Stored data
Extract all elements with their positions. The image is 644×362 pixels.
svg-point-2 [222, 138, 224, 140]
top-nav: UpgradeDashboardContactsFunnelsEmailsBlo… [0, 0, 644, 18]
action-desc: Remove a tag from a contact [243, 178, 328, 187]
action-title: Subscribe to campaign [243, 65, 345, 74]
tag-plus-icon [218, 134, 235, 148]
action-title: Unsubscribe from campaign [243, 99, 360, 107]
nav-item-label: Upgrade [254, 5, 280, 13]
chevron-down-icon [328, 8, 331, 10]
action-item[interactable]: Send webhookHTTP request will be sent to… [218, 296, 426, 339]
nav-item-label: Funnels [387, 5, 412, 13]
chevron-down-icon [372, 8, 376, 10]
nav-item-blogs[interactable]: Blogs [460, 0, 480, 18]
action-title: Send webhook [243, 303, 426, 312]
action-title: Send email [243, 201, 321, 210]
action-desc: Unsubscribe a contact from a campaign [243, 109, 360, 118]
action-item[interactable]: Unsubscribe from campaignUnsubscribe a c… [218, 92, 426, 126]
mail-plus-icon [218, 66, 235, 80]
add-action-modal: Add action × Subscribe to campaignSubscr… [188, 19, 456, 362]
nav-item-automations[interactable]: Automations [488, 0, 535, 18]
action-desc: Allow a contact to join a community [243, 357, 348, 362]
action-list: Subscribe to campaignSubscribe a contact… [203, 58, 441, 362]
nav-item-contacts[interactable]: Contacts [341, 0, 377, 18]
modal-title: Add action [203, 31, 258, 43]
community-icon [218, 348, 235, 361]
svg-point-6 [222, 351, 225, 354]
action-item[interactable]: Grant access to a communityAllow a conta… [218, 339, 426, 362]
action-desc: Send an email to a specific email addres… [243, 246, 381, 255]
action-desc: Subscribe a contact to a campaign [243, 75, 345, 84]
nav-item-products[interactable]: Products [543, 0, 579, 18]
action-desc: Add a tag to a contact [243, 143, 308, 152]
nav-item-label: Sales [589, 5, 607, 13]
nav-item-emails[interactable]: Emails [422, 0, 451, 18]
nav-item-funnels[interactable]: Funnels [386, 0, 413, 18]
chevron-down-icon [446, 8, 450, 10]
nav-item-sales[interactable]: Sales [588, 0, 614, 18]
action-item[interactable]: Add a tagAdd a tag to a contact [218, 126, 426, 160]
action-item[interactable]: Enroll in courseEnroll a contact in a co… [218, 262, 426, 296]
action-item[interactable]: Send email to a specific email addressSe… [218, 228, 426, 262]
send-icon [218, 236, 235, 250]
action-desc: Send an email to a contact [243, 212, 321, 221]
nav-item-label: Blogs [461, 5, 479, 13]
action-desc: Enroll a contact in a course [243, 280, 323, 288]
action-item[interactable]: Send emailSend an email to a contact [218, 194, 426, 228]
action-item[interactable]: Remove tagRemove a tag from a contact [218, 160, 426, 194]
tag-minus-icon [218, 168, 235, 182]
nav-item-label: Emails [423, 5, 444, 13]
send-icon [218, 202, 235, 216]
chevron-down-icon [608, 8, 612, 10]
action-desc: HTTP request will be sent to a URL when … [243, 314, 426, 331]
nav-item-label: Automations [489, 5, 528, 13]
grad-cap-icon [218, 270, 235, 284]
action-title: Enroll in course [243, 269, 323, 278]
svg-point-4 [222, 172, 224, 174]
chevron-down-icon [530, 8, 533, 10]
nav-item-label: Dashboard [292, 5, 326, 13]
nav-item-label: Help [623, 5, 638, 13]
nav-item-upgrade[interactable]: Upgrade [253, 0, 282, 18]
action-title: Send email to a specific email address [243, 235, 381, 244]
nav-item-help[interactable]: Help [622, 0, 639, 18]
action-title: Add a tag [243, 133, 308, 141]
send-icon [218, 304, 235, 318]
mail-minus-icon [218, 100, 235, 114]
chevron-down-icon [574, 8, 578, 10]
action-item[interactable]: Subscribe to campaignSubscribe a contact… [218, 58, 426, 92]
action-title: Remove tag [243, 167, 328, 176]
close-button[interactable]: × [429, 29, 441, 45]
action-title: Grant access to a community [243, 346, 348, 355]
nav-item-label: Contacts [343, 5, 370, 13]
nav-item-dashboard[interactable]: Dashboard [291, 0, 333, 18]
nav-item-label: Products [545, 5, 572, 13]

ACTION ITEM
Only the number is wanted: count the lines of the records that hold the word "point".

WRITTEN RESPONSE
3